Thinking Level Options

Level Use When...
"minimal" Simple tasks — thinking adds unnecessary latency
"low" Light reasoning; faster and cheaper than medium
"medium" General-purpose reasoning tasks
"high" Complex multi-step problems where accuracy is critical

When to Enable Thinking

Turn thinking on for: math and logic problems, code debugging, multi-step planning, tasks where wrong answers are costly.

Turn thinking off (or use "minimal") for: simple Q&A, creative writing, tasks where speed and cost matter more than precision.

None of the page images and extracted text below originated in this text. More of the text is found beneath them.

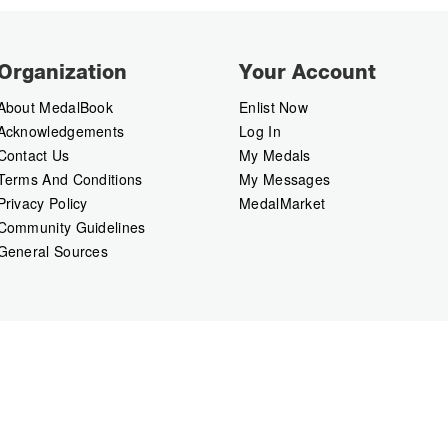
Organization
Your Account
About MedalBook
Enlist Now
Acknowledgements
Log In
Contact Us
My Medals
Terms And Conditions
My Messages
Privacy Policy
MedalMarket
Community Guidelines
General Sources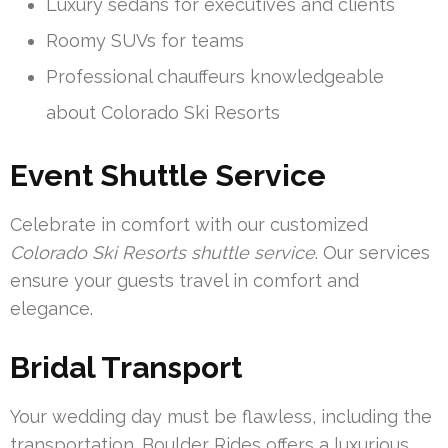
Luxury sedans for executives and clients
Roomy SUVs for teams
Professional chauffeurs knowledgeable
about Colorado Ski Resorts
Event Shuttle Service
Celebrate in comfort with our customized
Colorado Ski Resorts shuttle service
. Our services
ensure your guests travel in comfort and
elegance.
Bridal Transport
Your wedding day must be flawless, including the
transportation. Boulder Rides offers a luxurious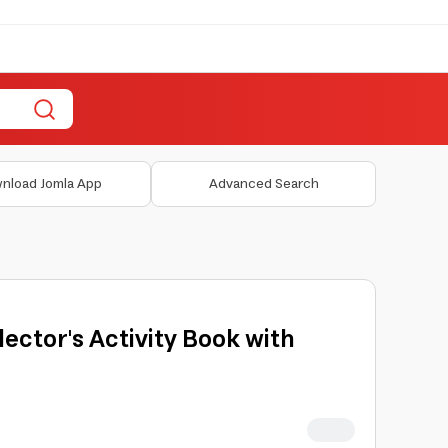
nload Jomla App
Advanced Search
llector's Activity Book with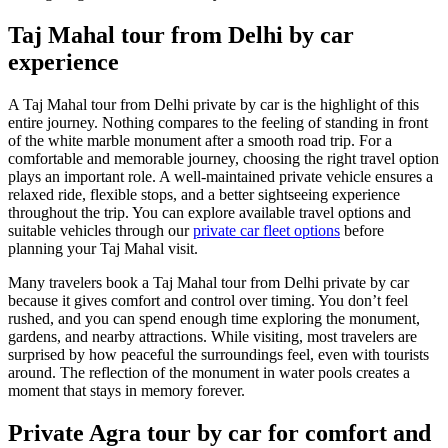
Taj Mahal tour from Delhi by car
experience
A Taj Mahal tour from Delhi private by car is the highlight of this
entire journey. Nothing compares to the feeling of standing in front
of the white marble monument after a smooth road trip. For a
comfortable and memorable journey, choosing the right travel option
plays an important role. A well-maintained private vehicle ensures a
relaxed ride, flexible stops, and a better sightseeing experience
throughout the trip. You can explore available travel options and
suitable vehicles through our
private car fleet options
before
planning your Taj Mahal visit.
Many travelers book a Taj Mahal tour from Delhi private by car
because it gives comfort and control over timing. You don’t feel
rushed, and you can spend enough time exploring the monument,
gardens, and nearby attractions. While visiting, most travelers are
surprised by how peaceful the surroundings feel, even with tourists
around. The reflection of the monument in water pools creates a
moment that stays in memory forever.
Private Agra tour by car for comfort and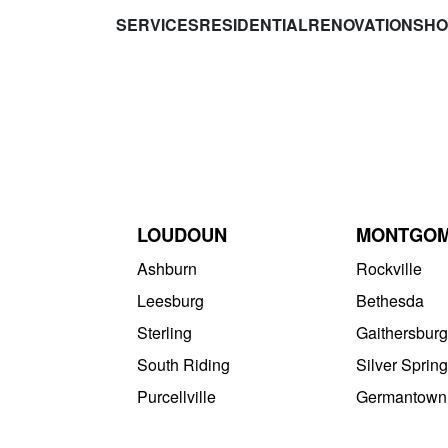
SERVICES
RESIDENTIAL
RENOVATIONS
HO
LOUDOUN
MONTGO
Ashburn
Rockville
Leesburg
Bethesda
Sterling
Gaithersburg
South Riding
Silver Spring
Purcellville
Germantown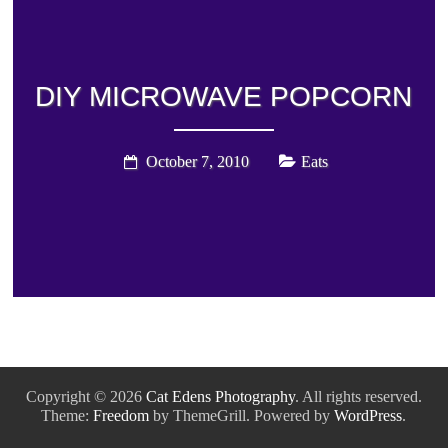
DIY MICROWAVE POPCORN
October 7, 2010
Eats
Copyright © 2026
Cat Edens Photography
. All rights reserved.
Theme:
Freedom
by ThemeGrill. Powered by
WordPress
.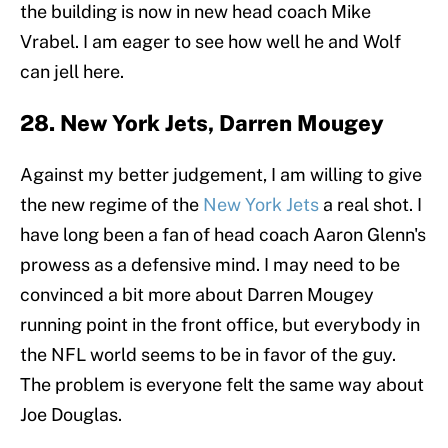
the building is now in new head coach Mike
Vrabel. I am eager to see how well he and Wolf
can jell here.
28. New York Jets, Darren Mougey
Against my better judgement, I am willing to give
the new regime of the
New York Jets
a real shot. I
have long been a fan of head coach Aaron Glenn's
prowess as a defensive mind. I may need to be
convinced a bit more about Darren Mougey
running point in the front office, but everybody in
the NFL world seems to be in favor of the guy.
The problem is everyone felt the same way about
Joe Douglas.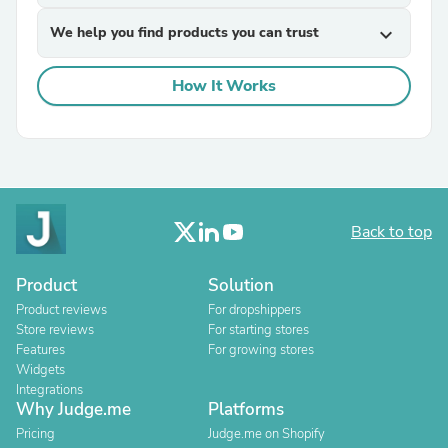
We help you find products you can trust
expand_more
How It Works
Back to top
Product
Solution
Product reviews
For dropshippers
Store reviews
For starting stores
Features
For growing stores
Widgets
Integrations
Why Judge.me
Platforms
Pricing
Judge.me on Shopify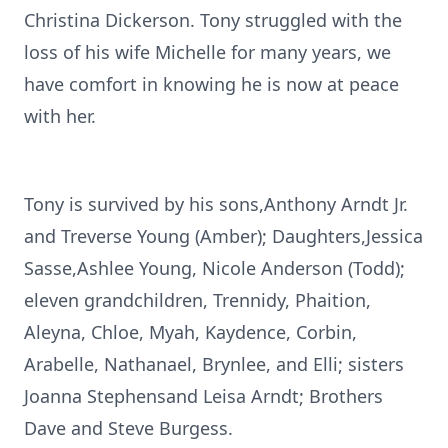
Christina Dickerson. Tony struggled with the
loss of his wife Michelle for many years, we
have comfort in knowing he is now at peace
with her.
Tony is survived by his sons,Anthony Arndt Jr.
and Treverse Young (Amber); Daughters,Jessica
Sasse,Ashlee Young, Nicole Anderson (Todd);
eleven grandchildren, Trennidy, Phaition,
Aleyna, Chloe, Myah, Kaydence, Corbin,
Arabelle, Nathanael, Brynlee, and Elli; sisters
Joanna Stephensand Leisa Arndt; Brothers
Dave and Steve Burgess.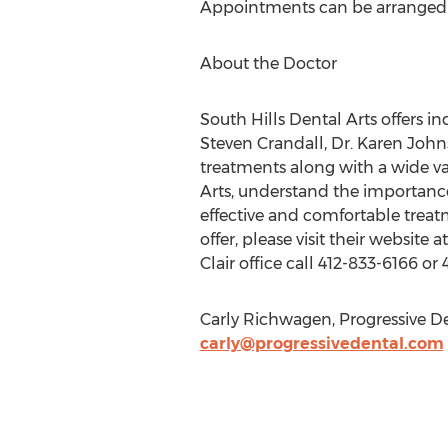
Appointments can be arranged by
About the Doctor
South Hills Dental Arts offers in
Steven Crandall, Dr. Karen John
treatments along with a wide vari
Arts, understand the importance
effective and comfortable treat
offer, please visit their website a
Clair office call 412-833-6166 or
Carly Richwagen, Progressive De
carly@progressivedental.com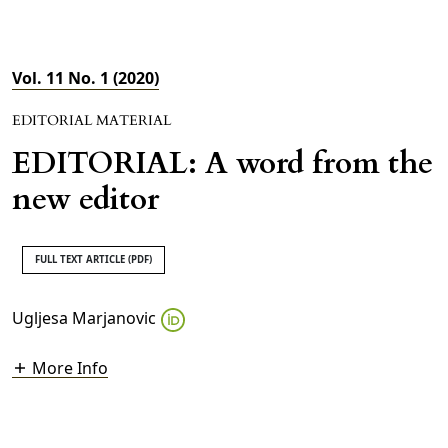
Vol. 11 No. 1 (2020)
EDITORIAL MATERIAL
EDITORIAL: A word from the
new editor
FULL TEXT ARTICLE (PDF)
Ugljesa Marjanovic
More Info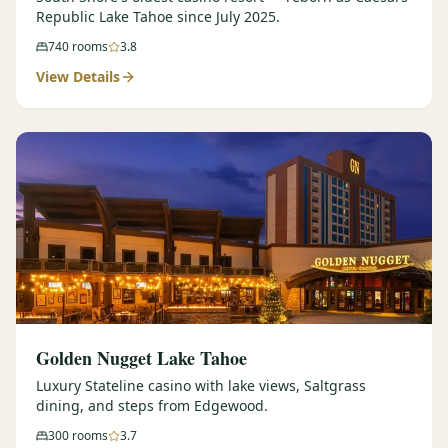
Republic Lake Tahoe since July 2025.
740
rooms
3.8
View Details
Golden Nugget Lake Tahoe
Luxury Stateline casino with lake views, Saltgrass
dining, and steps from Edgewood.
300
rooms
3.7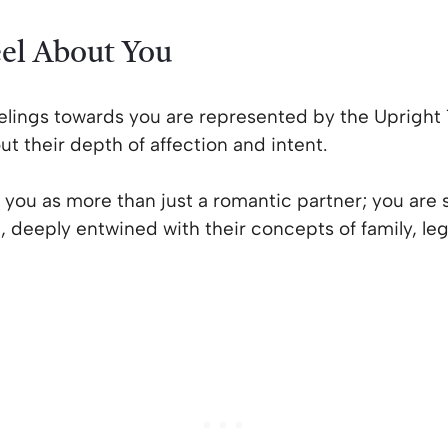
el About You
ings towards you are represented by the Upright 10
t their depth of affection and intent.
 you as more than just a romantic partner; you are 
lan, deeply entwined with their concepts of family, l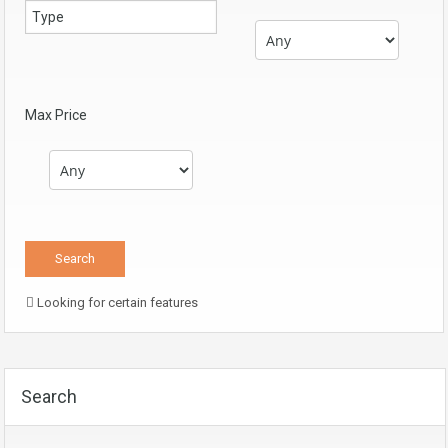
Max Price
Looking for certain features
Search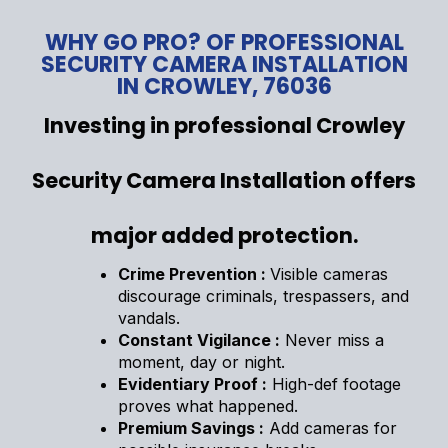
WHY GO PRO? OF PROFESSIONAL
SECURITY CAMERA INSTALLATION
IN CROWLEY, 76036
Investing in professional Crowley
Security Camera Installation offers
major added protection.
Crime Prevention :
Visible cameras
discourage criminals, trespassers, and
vandals.
Constant Vigilance :
Never miss a
moment, day or night.
Evidentiary Proof :
High-def footage
proves what happened.
Premium Savings :
Add cameras for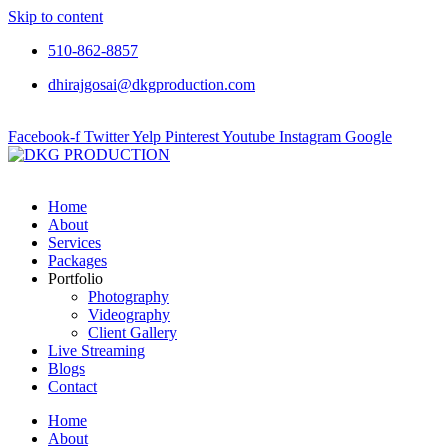
Skip to content
510-862-8857
dhirajgosai@dkgproduction.com
Facebook-f
Twitter
Yelp
Pinterest
Youtube
Instagram
Google
Home
About
Services
Packages
Portfolio
Photography
Videography
Client Gallery
Live Streaming
Blogs
Contact
Home
About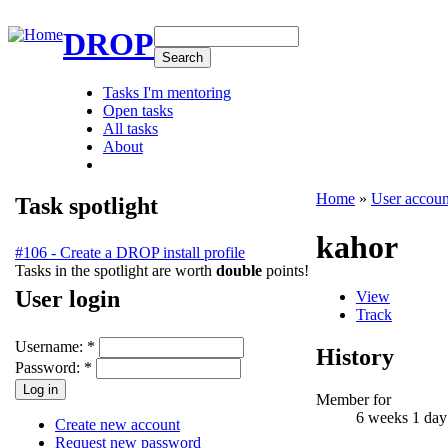
DROP
Tasks I'm mentoring
Open tasks
All tasks
About
Home
»
User accoun
Task spotlight
kahor
#106 - Create a DROP install profile
Tasks in the spotlight are worth
double
points!
User login
View
Track
Username:
*
History
Password:
*
Member for
6 weeks 1 day
Create new account
Request new password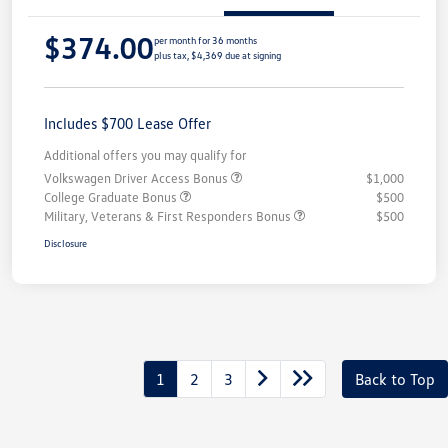
$374.00
per month for 36 months
plus tax, $4,369 due at signing
Includes $700 Lease Offer
Additional offers you may qualify for
Volkswagen Driver Access Bonus
$1,000
College Graduate Bonus
$500
Military, Veterans & First Responders Bonus
$500
Disclosure
1
2
3
Back to Top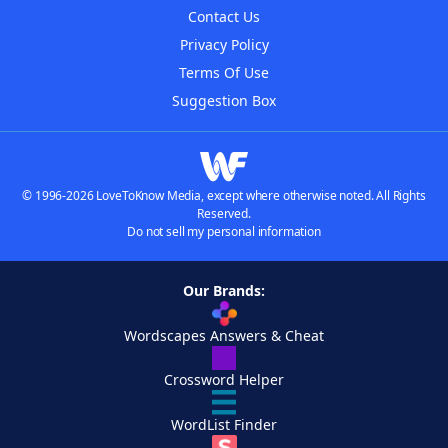
Contact Us
Privacy Policy
Terms Of Use
Suggestion Box
© 1996-2026 LoveToKnow Media, except where otherwise noted. All Rights
Reserved.
Do not sell my personal information
Our Brands:
Wordscapes Answers & Cheat
Crossword Helper
WordList Finder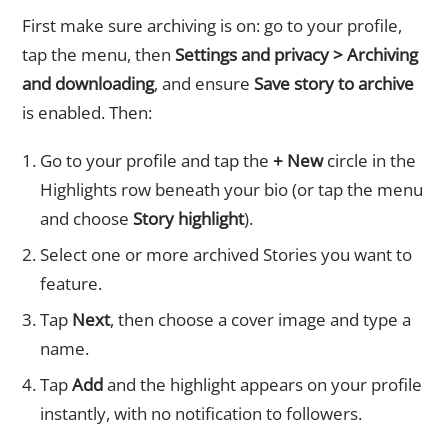
First make sure archiving is on: go to your profile,
tap the menu, then
Settings and privacy > Archiving
and downloading
, and ensure
Save story to archive
is enabled. Then:
Go to your profile and tap the
+ New
circle in the
Highlights row beneath your bio (or tap the menu
and choose
Story highlight
).
Select one or more archived Stories you want to
feature.
Tap
Next
, then choose a cover image and type a
name.
Tap
Add
and the highlight appears on your profile
instantly, with no notification to followers.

Thinking increases latency and token consumption. Don't apply "high" thinking level universally — reserve it for tasks where the extra reasoning actually changes the answer quality.

Why include Thoughts

The easiest way we can identify there's something wrong with out prompt is by viewing the thought process of our LLM. We can identify assumptions it may have made and/or steering that should not have happened.


Conclusion

You've moved well beyond the single-request script. The four capabilities covered here — structured outputs, multi-turn conversations, multimodal inputs, and thinking mode — represent the core toolkit for building practical AI-powered applications.

Notice how they compose: a coding assistant could hold a multi-turn conversation, accept screenshots of error messages as multimodal input, enable thinking for complex debugging, and return structured output when the user asks it to generate a JSON config. Each capability is independent, but they work together.

In the next module you'll take a step back from the API and look at the tools AI can offer you directly as a developer — specifically, how to integrate AI assistants into your development workflow to write, review, and understand code faster.